Liveblogging Demand Media's Q1 Earnings: Perky Perfecting!
Today, after Demand Media beat Wall Street expectations, its execs got on the horn with investors to explain how it plans to beat the Panda.
That would be the beastly name for Google’s rejiggering of its search algorithm, in order to rid search results of poor quality content.
Along with many other sites, Demand has gotten smacked by its raging paw.
Still, the Santa Monica, Calif.-based company reported revenue of $79.5 million and six cents a share in adjusted net income.
Wall Street was expecting the company to report about $69.6 million in revenue for the three months, with four cents a share in adjusted profits.
On a GAAP basis, net loss per share was 13 cents compared to 94 cents a year ago.
Here’s the liveblog of the conference call:
2 pm PT: Demand’s investor relations dude came on and I immediately tuned out until CEO Richard Rosenblatt got on the line to talk about the results.
He was as perky as ever, launching right into the meat of the situation–how Demand was going to pretty up its offerings, such as a redesign of its flagship eHow site and its new editorial arrangement with another perky person, food lady Rachael Ray and the also perky fashionista/talk show lady Tyra Banks.
Gone will be user-generated content that Demand used to let people post at will on its eHow site that was, well, less than good.
As in, bad.
Instead, it’s “curation,” “editorial innovation” and feedback cycles.
We old-timers like to call that journalism and copyediting, complete with mean old editors who spiked said copy when it was crappy.
“Let me be clear,” said Rosenblatt, the Google changes did negatively impact Demand’s traffic. But Rosenblatt said the company dug into its content and has been improving it since.
2:17 pm: Now it was CFO Charles Hillard reading the results themselves. I am sorry, Mr. Finance Guy, but I can read it myself, so this is always the time in earnings calls when I check out and spend my time improving my content.
So when I heard words such as “stock-based comp,” I moved on to fixing all the typos that a very nice reader alerted me to, since I was writing too quickly.
Then, I briefly considered writing a high-quality post for eHow on how to write earnings and fix typos at the same time.

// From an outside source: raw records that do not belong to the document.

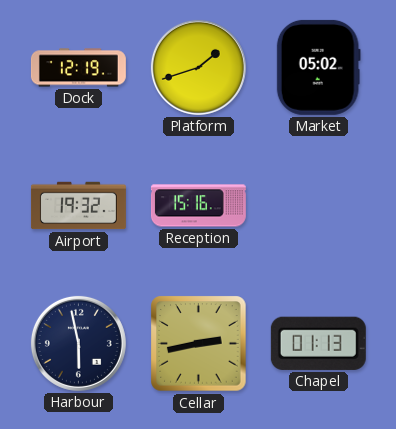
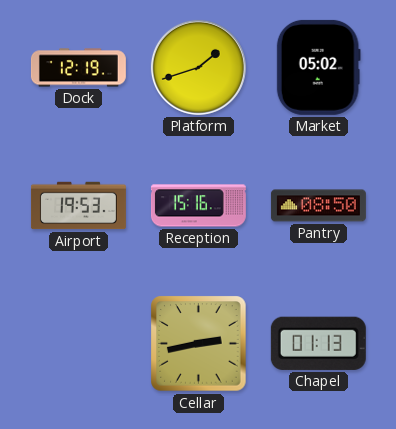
Airport: 19:32 -> 19:53
Pantry: none -> 08:50
Harbour: 5:58 -> none
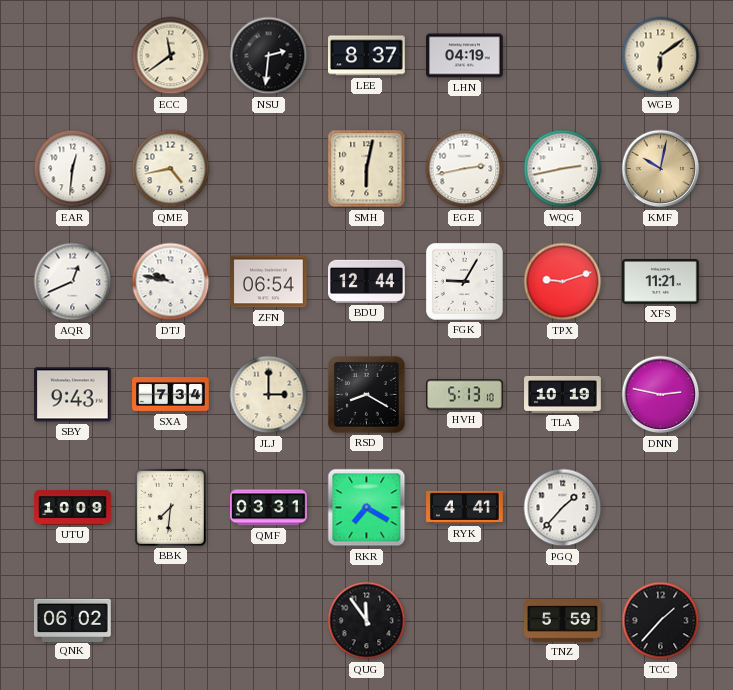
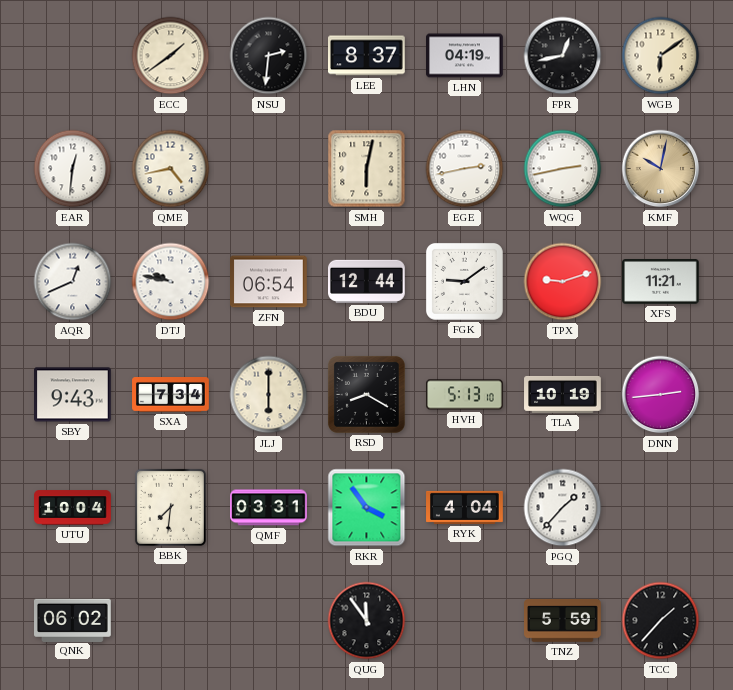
ECC: 11:39 -> 1:39
FPR: none -> 12:43
FGK: 9:05 -> 9:09
JLJ: 3:00 -> 6:00
DNN: 2:47 -> 2:44
UTU: 10:09 -> 10:04
RKR: 7:20 -> 3:54
RYK: 4:41 -> 4:04
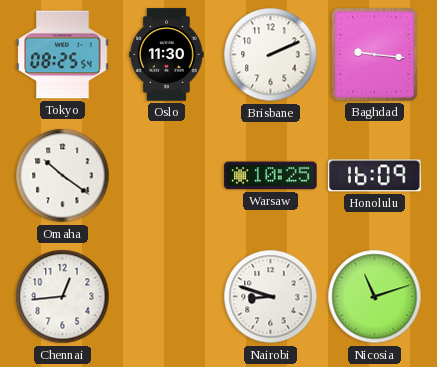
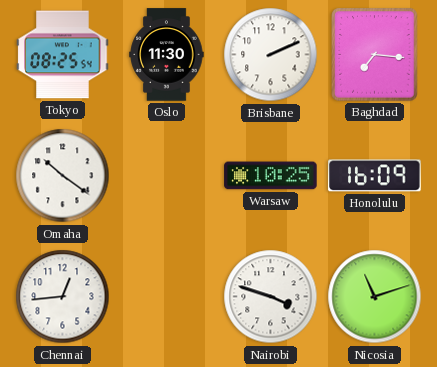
Baghdad: 9:16 -> 7:16
Nairobi: 8:48 -> 3:48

I am that good.
2:30 pm: The CFO dude finished up and the Q&A with analysts started.
Rosenblatt seemed calm, cool and collected.
“We think on this one, they did a very good job,” he said of Google’s search-fixing efforts, trying to soothe the savage beast. “We all continue to evolve.”
Which translated to: Google says jump and we say: “How high?”
Which is then followed by: “Please sir, can I have some more (traffic)?”
More Google algo change questions.
I suspect there is a new tactic afoot by Demand: Bore us into submission about the traffic devastation from Larry Page’s minions with endless questions about algo.
Finally, a question about mobile and international expansion. Apparently, Demand content is going to be translated into five different languages.
Yay! I am readying my version of “How to Boil Water” in French! (“Comment Faire Bouillir L’eau”!)
Mobile is going to be big too for Demand, which it is for everyone.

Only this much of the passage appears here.